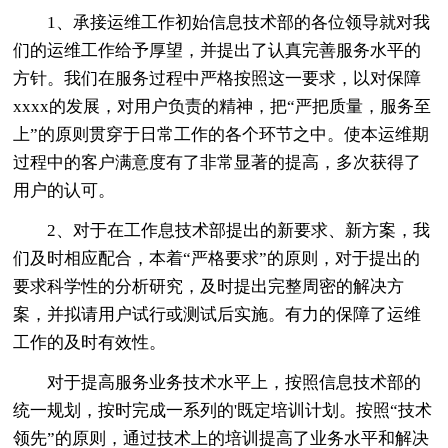
1、承接运维工作初始信息技术部的各位领导就对我
们的运维工作给予厚望，并提出了认真完善服务水平的
方针。我们在服务过程中严格按照这一要求，以对保障
xxxx的发展，对用户负责的精神，把“严把质量，服务至
上”的原则贯穿于日常工作的各个环节之中。使本运维期
过程中的客户满意度有了非常显著的提高，多次获得了
用户的认可。
2、对于在工作息技术部提出的新要求、新方案，我
们及时相应配合，本着“严格要求”的原则，对于提出的
要求科学性的分析研究，及时提出完整周密的解决方
案，并拟请用户试行或测试后实施。有力的保障了运维
工作的及时有效性。
对于提高服务业务技术水平上，按照信息技术部的
统一规划，按时完成一系列的'既定培训计划。按照“技术
领先”的原则，通过技术上的培训提高了业务水平和解决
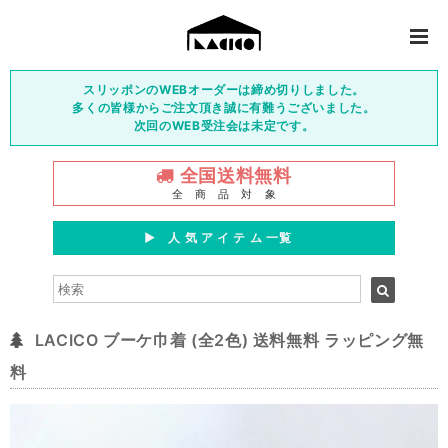
スリッポンのWEBオーダーは締め切りしました。
多くの皆様からご注文頂き誠に有難うございました。
次回のWEB受注会は未定です。
全国送料無料
全 商 品 対 象
▶︎ 人 気 ア イ テ ム 一覧
LACICO ブーケ巾着 (全2色) 送料無料 ラッピング無
料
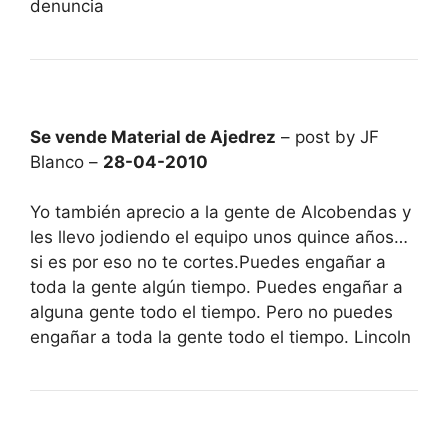
denuncia
Se vende Material de Ajedrez
– post by JF
Blanco –
28-04-2010
Yo también aprecio a la gente de Alcobendas y
les llevo jodiendo el equipo unos quince años…
si es por eso no te cortes.Puedes engañar a
toda la gente algún tiempo. Puedes engañar a
alguna gente todo el tiempo. Pero no puedes
engañar a toda la gente todo el tiempo. Lincoln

:: WHAT TO PRODUCE ::
Repeat each of the entries above exactly, but do not carry over the pictures.

:: SOLVED PROBLEM ::
1、承接运维工作初始信息技术部的各位领导就对我
们的运维工作给予厚望，并提出了认真完善服务水平的
方针。我们在服务过程中严格按照这一要求，以对保障
xxxx的发展，对用户负责的精神，把“严把质量，服务至
上”的原则贯穿于日常工作的各个环节之中。使本运维期
过程中的客户满意度有了非常显著的提高，多次获得了
用户的认可。
2、对于在工作息技术部提出的新要求、新方案，我
们及时相应配合，本着“严格要求”的原则，对于提出的
要求科学性的分析研究，及时提出完整周密的解决方
案，并拟请用户试行或测试后实施。有力的保障了运维
工作的及时有效性。
对于提高服务业务技术水平上，按照信息技术部的
统一规划，按时完成一系列的'既定培训计划。按照“技术
领先”的原则，通过技术上的培训提高了业务水平和解决
スリッポンのWEBオーダーは締め切りしました。
多くの皆様からご注文頂き誠に有難うございました。
次回のWEB受注会は未定です。
全国送料無料
全 商 品 対 象
▶︎ 人 気 ア イ テ ム 一覧
LACICO ブーケ巾着 (全2色) 送料無料 ラッピング無
料
denuncia
Se vende Material de Ajedrez
– post by JF
Blanco –
28-04-2010
Yo también aprecio a la gente de Alcobendas y
les llevo jodiendo el equipo unos quince años…
si es por eso no te cortes.Puedes engañar a
toda la gente algún tiempo. Puedes engañar a
alguna gente todo el tiempo. Pero no puedes
engañar a toda la gente todo el tiempo. Lincoln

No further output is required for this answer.